Copy each entry verbatim, excluding its images.

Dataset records
----

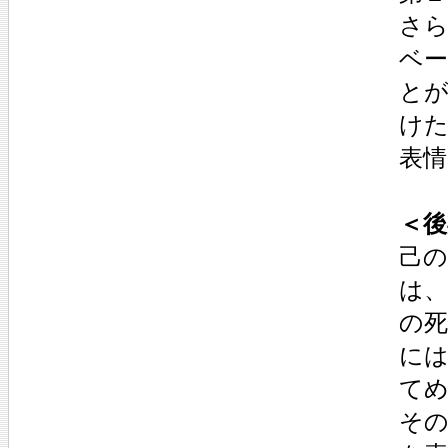
さ
ベ
と
け
表
＜後
己
は
の
に
て
そ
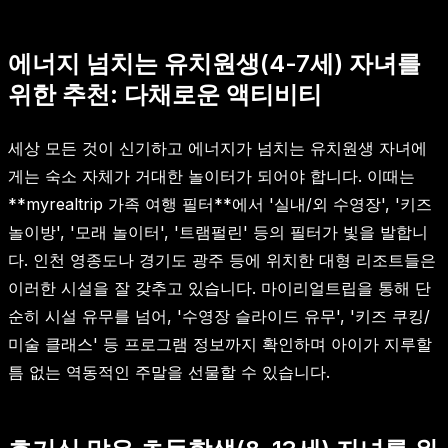
에너지 넘치는 유치원생(4-7세) 자녀를
위한 추천: 다채로운 액티비티
세상 모든 것이 신기하고 에너지가 넘치는 유치원생 자녀에
게는 숙소 자체가 거대한 놀이터가 되어야 합니다. 이때는
**myrealtrip 가족 여행 필터**에서 '실내/외 수영장', '키즈
놀이방', '모래 놀이터', '트램펄린' 등의 필터가 빛을 발합니
다. 인천 영종도나 경기도 광주 등에 위치한 대형 리조트들은
이러한 시설을 잘 갖추고 있습니다. 마이리얼트립을 통해 단
순히 시설 유무를 넘어, '수영장 슬라이드 유무', '키즈 쿠킹/
미술 클래스' 등 프로그램 정보까지 확인하며 아이가 지루할
틈 없는 역동적인 주말을 선물할 수 있습니다.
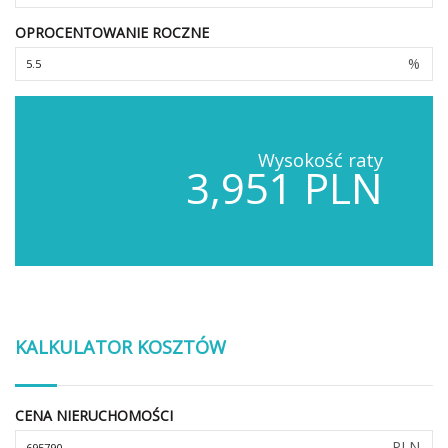
OPROCENTOWANIE ROCZNE
%
Wysokość raty
3,951 PLN
KALKULATOR KOSZTÓW
CENA NIERUCHOMOŚCI
PLN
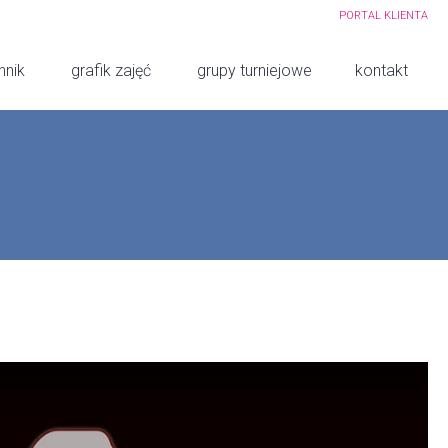
PORTAL KLIENTA
nnik
grafik zajęć
grupy turniejowe
kontakt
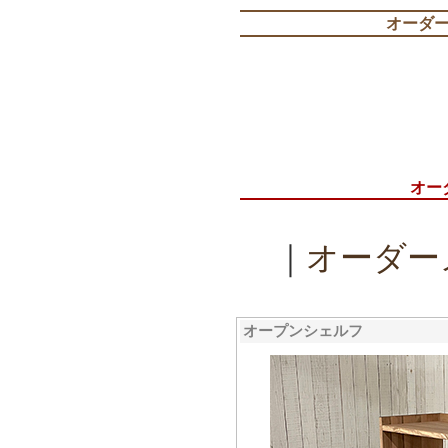
オーダ
オー
｜
オーダー
オープンシェルフ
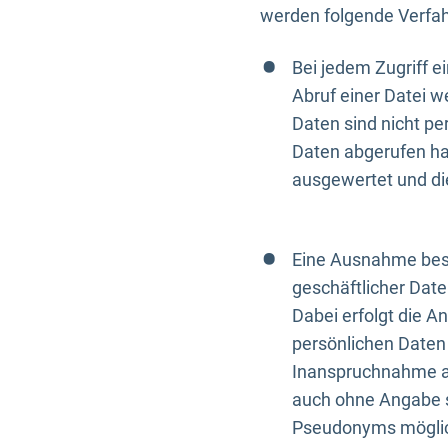
werden folgende Verfah
Bei jedem Zugriff 
Abruf einer Datei w
Daten sind nicht p
Daten abgerufen hat
ausgewertet und di
Eine Ausnahme best
geschäftlicher Date
Dabei erfolgt die A
persönlichen Daten 
Inanspruchnahme all
auch ohne Angabe s
Pseudonyms mögli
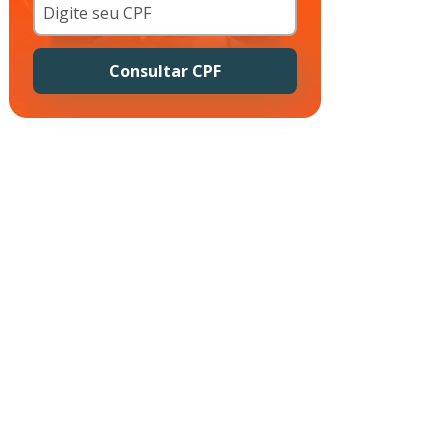
Consultar CPF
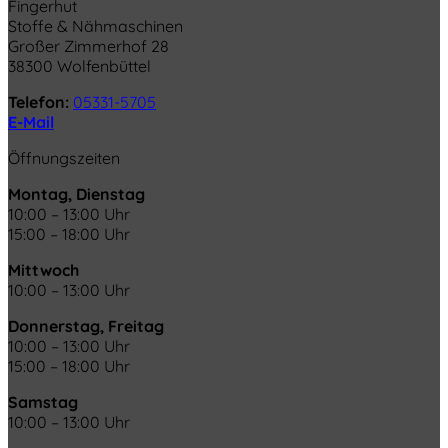
Fingerhut
Stoffe & Nähmaschinen
Großer Zimmerhof 28
38300 Wolfenbüttel
Telefon:
05331-5705
E-Mail
Öffnungszeiten
Montag, Dienstag
10:00 – 13:00 Uhr
15:00 – 18:00 Uhr
Mittwoch
10:00 – 13:00 Uhr
Donnerstag, Freitag
10:00 – 13:00 Uhr
15:00 – 18:00 Uhr
Samstag
10:00 – 13:00 Uhr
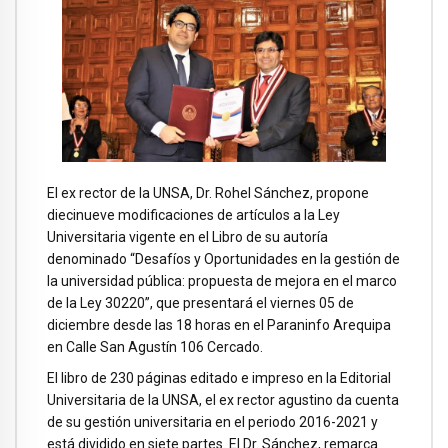
El ex rector de la UNSA, Dr. Rohel Sánchez, propone
diecinueve modificaciones de artículos a la Ley
Universitaria vigente en el Libro de su autoría
denominado “Desafíos y Oportunidades en la gestión de
la universidad pública: propuesta de mejora en el marco
de la Ley 30220”, que presentará el viernes 05 de
diciembre desde las 18 horas en el Paraninfo Arequipa
en Calle San Agustín 106 Cercado.
El libro de 230 páginas editado e impreso en la Editorial
Universitaria de la UNSA, el ex rector agustino da cuenta
de su gestión universitaria en el periodo 2016-2021 y
está dividido en siete partes. El Dr. Sánchez, remarca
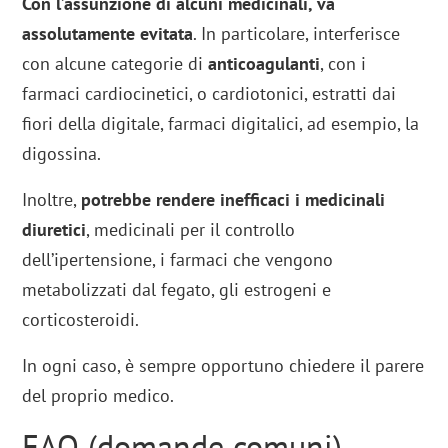
Con l’assunzione di alcuni medicinali, va
assolutamente evitata
. In particolare, interferisce
con alcune categorie di
anticoagulanti
, con i
farmaci cardiocinetici, o cardiotonici, estratti dai
fiori della digitale, farmaci digitalici, ad esempio, la
digossina.
Inoltre,
potrebbe rendere inefficaci i medicinali
diuretici
, medicinali per il controllo
dell’ipertensione, i farmaci che vengono
metabolizzati dal fegato, gli estrogeni e
corticosteroidi.
In ogni caso, è sempre opportuno chiedere il parere
del proprio medico.
FAQ (domande comuni)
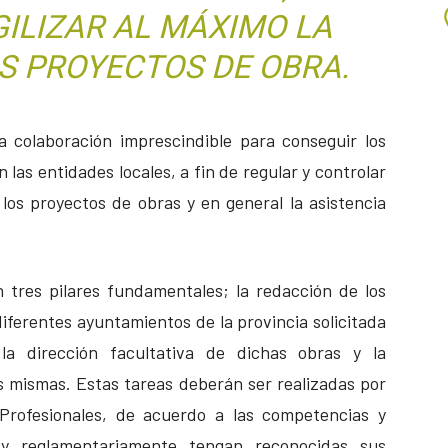
GILIZAR AL MÁXIMO LA
S PROYECTOS DE OBRA.
ta colaboración imprescindible para conseguir los
 las entidades locales, a fin de regular y controlar
 los proyectos de obras y en general la asistencia
 tres pilares fundamentales; la redacción de los
iferentes ayuntamientos de la provincia solicitada
la dirección facultativa de dichas obras y la
s mismas. Estas tareas deberán ser realizadas por
s Profesionales, de acuerdo a las competencias y
l y reglamentariamente tengan reconocidas sus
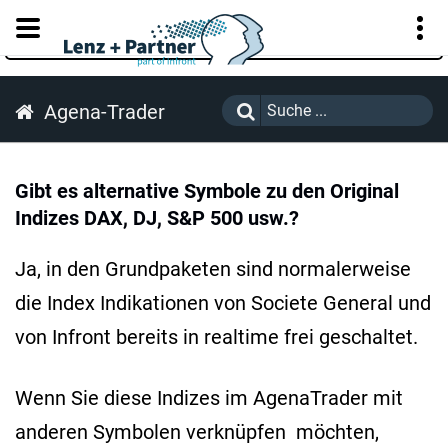
KUNDENPORTAL
Agena-Trader
Gibt es alternative Symbole zu den Original
Indizes DAX, DJ, S&P 500 usw.?
Ja, in den Grundpaketen sind normalerweise
die Index Indikationen von Societe General und
von Infront bereits in realtime frei geschaltet.
Wenn Sie diese Indizes im AgenaTrader mit
anderen Symbolen verknüpfen möchten,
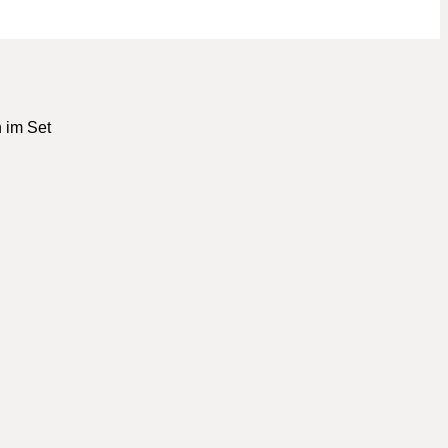
 im Set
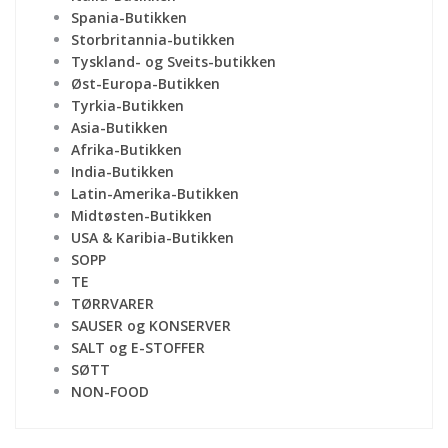
Spania-Butikken
Storbritannia-butikken
Tyskland- og Sveits-butikken
Øst-Europa-Butikken
Tyrkia-Butikken
Asia-Butikken
Afrika-Butikken
India-Butikken
Latin-Amerika-Butikken
Midtøsten-Butikken
USA & Karibia-Butikken
SOPP
TE
TØRRVARER
SAUSER og KONSERVER
SALT og E-STOFFER
SØTT
NON-FOOD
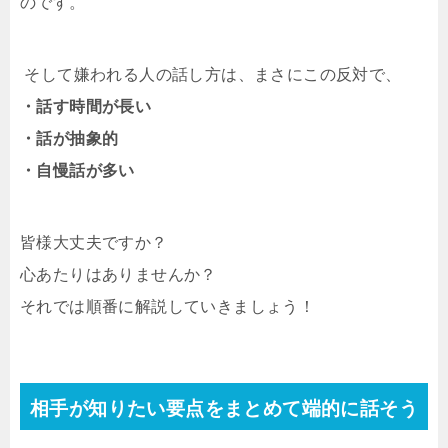
のです。
そして嫌われる人の話し方は、まさにこの反対で、
・話す時間が長い
・話が抽象的
・自慢話が多い
皆様
大丈夫ですか？
心あたりはありませんか？
それでは順番に解説していきましょう！
相手が知りたい要点をまとめて端的に話そう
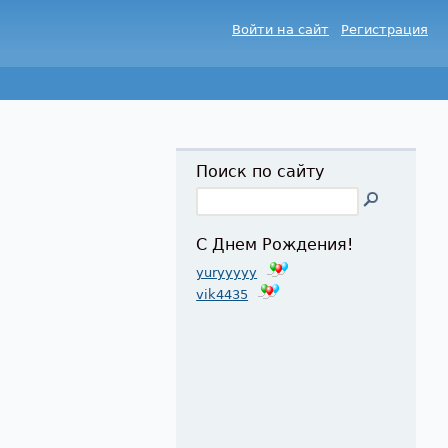
Войти на сайт
Регистрация
Поиск по сайту
С Днем Рождения!
yuryyyyy
vik4435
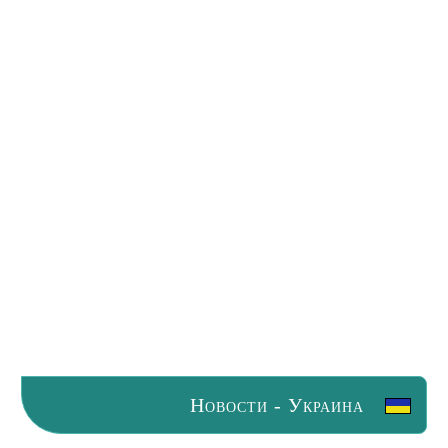
Новости - Украина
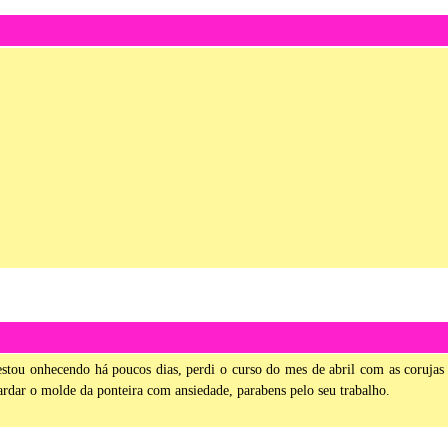
estou onhecendo há poucos dias, perdi o curso do mes de abril com as corujas
uardar o molde da ponteira com ansiedade, parabens pelo seu trabalho.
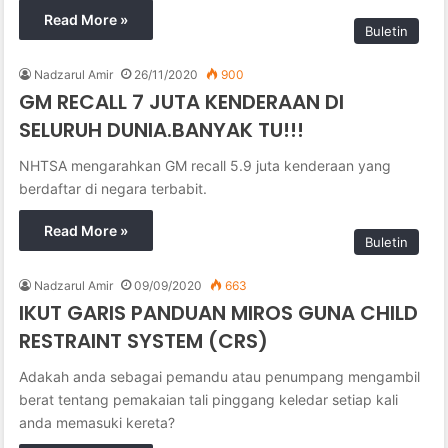
Read More »
Buletin
Nadzarul Amir
26/11/2020
900
GM RECALL 7 JUTA KENDERAAN DI
SELURUH DUNIA.BANYAK TU!!!
NHTSA mengarahkan GM recall 5.9 juta kenderaan yang
berdaftar di negara terbabit.
Read More »
Buletin
Nadzarul Amir
09/09/2020
663
IKUT GARIS PANDUAN MIROS GUNA CHILD
RESTRAINT SYSTEM (CRS)
Adakah anda sebagai pemandu atau penumpang mengambil
berat tentang pemakaian tali pinggang keledar setiap kali
anda memasuki kereta?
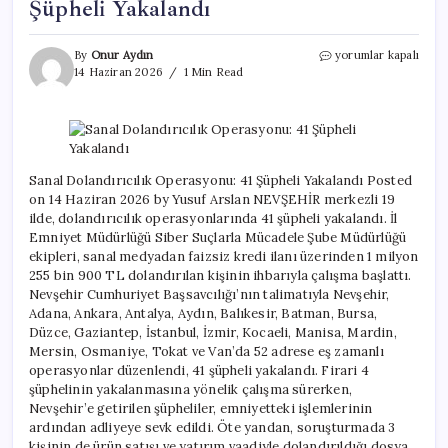
Şüpheli Yakalandı
Sanal
By
Onur Aydın
yorumlar kapalı
Dolandırıcılık
14 Haziran 2026
1 Min Read
Operasyonu:
41
Şüpheli
Yakalandı
için
Sanal Dolandırıcılık Operasyonu: 41 Şüpheli Yakalandı Posted
on 14 Haziran 2026 by Yusuf Arslan NEVŞEHİR merkezli 19
ilde, dolandırıcılık operasyonlarında 41 şüpheli yakalandı. İl
Emniyet Müdürlüğü Siber Suçlarla Mücadele Şube Müdürlüğü
ekipleri, sanal medyadan faizsiz kredi ilanı üzerinden 1 milyon
255 bin 900 TL dolandırılan kişinin ihbarıyla çalışma başlattı.
Nevşehir Cumhuriyet Başsavcılığı’nın talimatıyla Nevşehir,
Adana, Ankara, Antalya, Aydın, Balıkesir, Batman, Bursa,
Düzce, Gaziantep, İstanbul, İzmir, Kocaeli, Manisa, Mardin,
Mersin, Osmaniye, Tokat ve Van’da 52 adrese eş zamanlı
operasyonlar düzenlendi, 41 şüpheli yakalandı. Firari 4
şüphelinin yakalanmasına yönelik çalışma sürerken,
Nevşehir’e getirilen şüpheliler, emniyetteki işlemlerinin
ardından adliyeye sevk edildi. Öte yandan, soruşturmada 3
kişinin de ürün satışı ve yatırım vaadiyle dolandırıldığı dosya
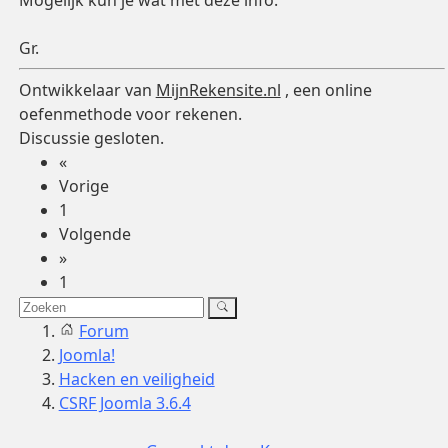
Mogelijk kun je wat met deze info.
Gr.
Ontwikkelaar van
MijnRekensite.nl
, een online
oefenmethode voor rekenen.
Discussie gesloten.
«
Vorige
1
Volgende
»
1
Forum
Joomla!
Hacken en veiligheid
CSRF Joomla 3.6.4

----

**Finished task**
さ
ベ
と
け
表
＜後
己
は
の
に
て
そ
에너지 넘치는 유치원생(4-7세) 자녀를
위한 추천: 다채로운 액티비티
세상 모든 것이 신기하고 에너지가 넘치는 유치원생 자녀에
게는 숙소 자체가 거대한 놀이터가 되어야 합니다. 이때는
**myrealtrip 가족 여행 필터**에서 '실내/외 수영장', '키즈
놀이방', '모래 놀이터', '트램펄린' 등의 필터가 빛을 발합니
다. 인천 영종도나 경기도 광주 등에 위치한 대형 리조트들은
이러한 시설을 잘 갖추고 있습니다. 마이리얼트립을 통해 단
순히 시설 유무를 넘어, '수영장 슬라이드 유무', '키즈 쿠킹/
미술 클래스' 등 프로그램 정보까지 확인하며 아이가 지루할
틈 없는 역동적인 주말을 선물할 수 있습니다.
OPROCENTOWANIE ROCZNE
%
Wysokość raty
3,951 PLN
KALKULATOR KOSZTÓW
CENA NIERUCHOMOŚCI
PLN
PORTAL KLIENTA
nnik
grafik zajęć
grupy turniejowe
kontakt
オーダ
オー
｜
オーダー
オープンシェルフ
werden folgende Verfah
Bei jedem Zugriff 
Abruf einer Datei w
Daten sind nicht p
Daten abgerufen hat
ausgewertet und di
Eine Ausnahme best
geschäftlicher Date
Dabei erfolgt die A
persönlichen Daten 
Inanspruchnahme all
auch ohne Angabe s
Pseudonyms mögli
Consultar CPF
Fingerhut
Stoffe & Nähmaschinen
Großer Zimmerhof 28
38300 Wolfenbüttel
Telefon:
05331-5705
E-Mail
Öffnungszeiten
Montag, Dienstag
10:00 – 13:00 Uhr
15:00 – 18:00 Uhr
Mittwoch
10:00 – 13:00 Uhr
Donnerstag, Freitag
10:00 – 13:00 Uhr
15:00 – 18:00 Uhr
Samstag
10:00 – 13:00 Uhr
El ex rector de la UNSA, Dr. Rohel Sánchez, propone
diecinueve modificaciones de artículos a la Ley
Universitaria vigente en el Libro de su autoría
denominado “Desafíos y Oportunidades en la gestión de
la universidad pública: propuesta de mejora en el marco
de la Ley 30220”, que presentará el viernes 05 de
diciembre desde las 18 horas en el Paraninfo Arequipa
en Calle San Agustín 106 Cercado.
El libro de 230 páginas editado e impreso en la Editorial
Universitaria de la UNSA, el ex rector agustino da cuenta
de su gestión universitaria en el periodo 2016-2021 y
está dividido en siete partes. El Dr. Sánchez, remarca
Con l’assunzione di alcuni medicinali, va
assolutamente evitata
. In particolare, interferisce
con alcune categorie di
anticoagulanti
, con i
farmaci cardiocinetici, o cardiotonici, estratti dai
fiori della digitale, farmaci digitalici, ad esempio, la
digossina.
Inoltre,
potrebbe rendere inefficaci i medicinali
diuretici
, medicinali per il controllo
dell’ipertensione, i farmaci che vengono
metabolizzati dal fegato, gli estrogeni e
corticosteroidi.
In ogni caso, è sempre opportuno chiedere il parere
del proprio medico.
FAQ (domande comuni)
GILIZAR AL MÁXIMO LA
S PROYECTOS DE OBRA.
ta colaboración imprescindible para conseguir los
 las entidades locales, a fin de regular y controlar
 los proyectos de obras y en general la asistencia
 tres pilares fundamentales; la redacción de los
iferentes ayuntamientos de la provincia solicitada
la dirección facultativa de dichas obras y la
s mismas. Estas tareas deberán ser realizadas por
s Profesionales, de acuerdo a las competencias y
l y reglamentariamente tengan reconocidas sus
KUNDENPORTAL
Agena-Trader
Gibt es alternative Symbole zu den Original
Indizes DAX, DJ, S&P 500 usw.?
Ja, in den Grundpaketen sind normalerweise
die Index Indikationen von Societe General und
von Infront bereits in realtime frei geschaltet.
Wenn Sie diese Indizes im AgenaTrader mit
anderen Symbolen verknüpfen möchten,
 im Set
Spania-Butikken
Storbritannia-butikken
Tyskland- og Sveits-butikken
Øst-Europa-Butikken
Tyrkia-Butikken
Asia-Butikken
Afrika-Butikken
India-Butikken
Latin-Amerika-Butikken
Midtøsten-Butikken
USA & Karibia-Butikken
SOPP
TE
TØRRVARER
SAUSER og KONSERVER
SALT og E-STOFFER
SØTT
NON-FOOD
のです。
そして嫌われる人の話し方は、まさにこの反対で、
・話す時間が長い
・話が抽象的
・自慢話が多い
皆様
大丈夫ですか？
心あたりはありませんか？
それでは順番に解説していきましょう！
相手が知りたい要点をまとめて端的に話そう
Войти на сайт
Регистрация
Поиск по сайту
С Днем Рождения!
yuryyyyy
vik4435
Новости - Украина
estou onhecendo há poucos dias, perdi o curso do mes de abril com as corujas
uardar o molde da ponteira com ansiedade, parabens pelo seu trabalho.
Read More »
Buletin
Nadzarul Amir
26/11/2020
900
GM RECALL 7 JUTA KENDERAAN DI
SELURUH DUNIA.BANYAK TU!!!
NHTSA mengarahkan GM recall 5.9 juta kenderaan yang
berdaftar di negara terbabit.
Read More »
Buletin
Nadzarul Amir
09/09/2020
663
IKUT GARIS PANDUAN MIROS GUNA CHILD
RESTRAINT SYSTEM (CRS)
Adakah anda sebagai pemandu atau penumpang mengambil
berat tentang pemakaian tali pinggang keledar setiap kali
anda memasuki kereta?
Şüpheli Yakalandı
Sanal
By
Onur Aydın
yorumlar kapalı
Dolandırıcılık
14 Haziran 2026
1 Min Read
Operasyonu:
41
Şüpheli
Yakalandı
için
Sanal Dolandırıcılık Operasyonu: 41 Şüpheli Yakalandı Posted
on 14 Haziran 2026 by Yusuf Arslan NEVŞEHİR merkezli 19
ilde, dolandırıcılık operasyonlarında 41 şüpheli yakalandı. İl
Emniyet Müdürlüğü Siber Suçlarla Mücadele Şube Müdürlüğü
ekipleri, sanal medyadan faizsiz kredi ilanı üzerinden 1 milyon
255 bin 900 TL dolandırılan kişinin ihbarıyla çalışma başlattı.
Nevşehir Cumhuriyet Başsavcılığı’nın talimatıyla Nevşehir,
Adana, Ankara, Antalya, Aydın, Balıkesir, Batman, Bursa,
Düzce, Gaziantep, İstanbul, İzmir, Kocaeli, Manisa, Mardin,
Mersin, Osmaniye, Tokat ve Van’da 52 adrese eş zamanlı
operasyonlar düzenlendi, 41 şüpheli yakalandı. Firari 4
şüphelinin yakalanmasına yönelik çalışma sürerken,
Nevşehir’e getirilen şüpheliler, emniyetteki işlemlerinin
ardından adliyeye sevk edildi. Öte yandan, soruşturmada 3
kişinin de ürün satışı ve yatırım vaadiyle dolandırıldığı dosya
Mogelijk kun je wat met deze info.
Gr.
Ontwikkelaar van
MijnRekensite.nl
, een online
oefenmethode voor rekenen.
Discussie gesloten.
«
Vorige
1
Volgende
»
1
Forum
Joomla!
Hacken en veiligheid
CSRF Joomla 3.6.4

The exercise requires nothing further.